La suya es, quizás, una de las regiones más lindas del país… ¿desde ahí nace la idea de promover el turismo como uno de nuestros “caballitos de batalla”?

Sin duda soy una embajadora natural de la región y siempre voy a promoverla con cariño. Pero respecto del turismo, la importancia que ha alcanzado se relaciona con una política transversal, en que se ha visto un potencial de crecimiento importante que implica una diversificación de la economía y más oportunidades para los chilenos. Y la apuesta ha sido exitosa, considerando que, en 2016, llegaron 5,6 millones de visitantes, más del doble que hace diez años.

 

 

SER MUJER

 

Con una trayectoria profesional tan extensa, ¿por qué le sigue interesando formar parte del ámbito público?

Creo que es la forma en que puedes aportar sustantivamente al desarrollo de Chile, en especial de las regiones. Ese es un compromiso que a mí me mueve de forma natural y por eso he construido esta carrera.
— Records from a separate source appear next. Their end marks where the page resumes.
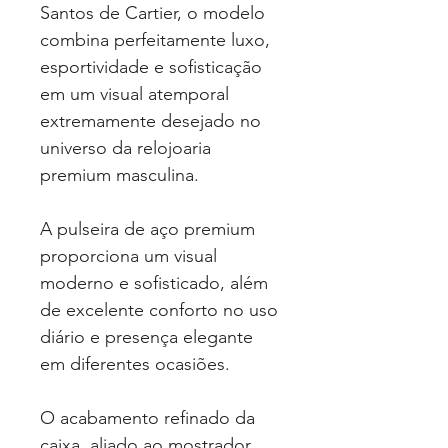
Santos de Cartier, o modelo
combina perfeitamente luxo,
esportividade e sofisticação
em um visual atemporal
extremamente desejado no
universo da relojoaria
premium masculina.
A pulseira de aço premium
proporciona um visual
moderno e sofisticado, além
de excelente conforto no uso
diário e presença elegante
em diferentes ocasiões.
O acabamento refinado da
caixa, aliado ao mostrador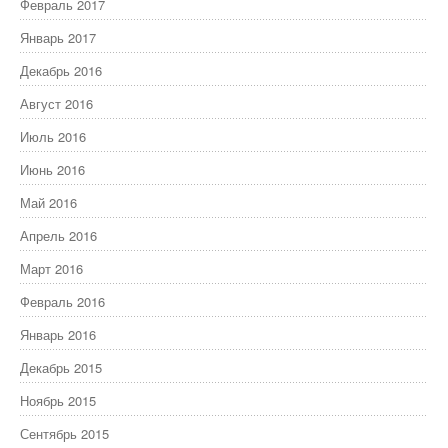
Февраль 2017
Январь 2017
Декабрь 2016
Август 2016
Июль 2016
Июнь 2016
Май 2016
Апрель 2016
Март 2016
Февраль 2016
Январь 2016
Декабрь 2015
Ноябрь 2015
Сентябрь 2015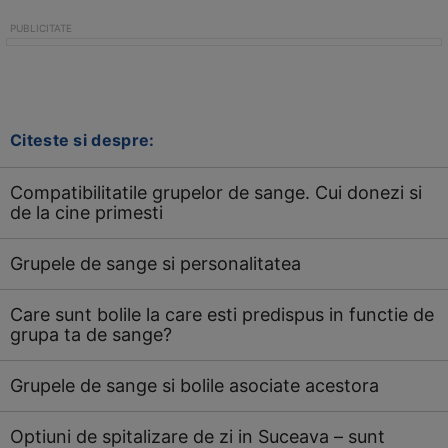
Citeste si despre:
Compatibilitatile grupelor de sange. Cui donezi si
de la cine primesti
Grupele de sange si personalitatea
Care sunt bolile la care esti predispus in functie de
grupa ta de sange?
Grupele de sange si bolile asociate acestora
Optiuni de spitalizare de zi in Suceava – sunt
Cuando uno viene de regiones, sabe que el impacto de las políticas públicas puede generar mayores oportunidades para la gente.

 

Además, formas parte de varios directorios, lo que no es muy común entre las mujeres. ¿Cómo ha sido el proceso de integración a ellos?

En mi caso ha sido fluido, por mi formación profesional que implicó cargos de alta responsabilidad desde muy joven. Partí en directorios, el 2006, y siempre he tratado de colaborar desde el punto de vista técnico, compartiendo mi experiencia relativa a políticas públicas, gestión y materias internacionales.

 

¿Cuál es el valor agregado que una mujer puede entregar a un directorio mayoritariamente masculino?

Creo que el valor de una persona a una organización no pasa por un asunto de género, sino más bien por su afán de perfeccionamiento continuo y las habilidades que vaya adquiriendo. La preparación profesional, ser más o menos proactivo, creativo o hábil no es patrimonio exclusivo de hombres o mujeres. Paulatinamente se están rompiendo prejuicios y barreras de entrada y, según el Banco Mundial, el año 2012, de un total de 2.400 compañías, aquellas que tenían al menos una mujer en sus directorios, ostentaban un rendimiento 26% mejor.

 

¿Qué nos falta para que haya más mujeres en puestos relevantes? ¿Ley de cuotas?

Es un proceso y hoy se está dando un debate importante al respecto. Una fórmula puede ser esa, pero personalmente prefiero abordar el tema por la vía del perfeccionamiento continuo, la educación, la información e, incluso, la promoción de ejemplos o líderes positivas. 

 

Muchos afirman que las mujeres que llegan a altos cargos se comportan como hombres. ¿Qué hay que hacer para estar ahí sin perder la esencia de ser mujer?

No ha sido mi caso. Creo que el aporte consiste, exactamente, en actuar al margen del género. En esto, liderazgo, autenticidad y la pasión por el trabajo bien hecho son pilares prioritarios.

 

“Una imagen país positiva es un activo, una carta de presentación que nos permite generar empleo, exportar más, atraer inversión extranjera e incrementar el turismo”.

 

“El año pasado recorrimos el país y pudimos constatar en cada región el orgullo que siente la gente por su territorio. De hecho, al compararse con otros países, surge naturalmente el orgullo por aspectos como estabilidad, gente y paisajes, además de productos como los vinos”.

 

“El valor de una persona a una organización no pasa por un asunto de género, sino más bien por su afán de perfeccionamiento continuo y las habilidades que vaya adquiriendo. La preparación profesional, ser más o menos proactivo, creativo o hábil no es patrimonio exclusivo de hombres o mujeres”.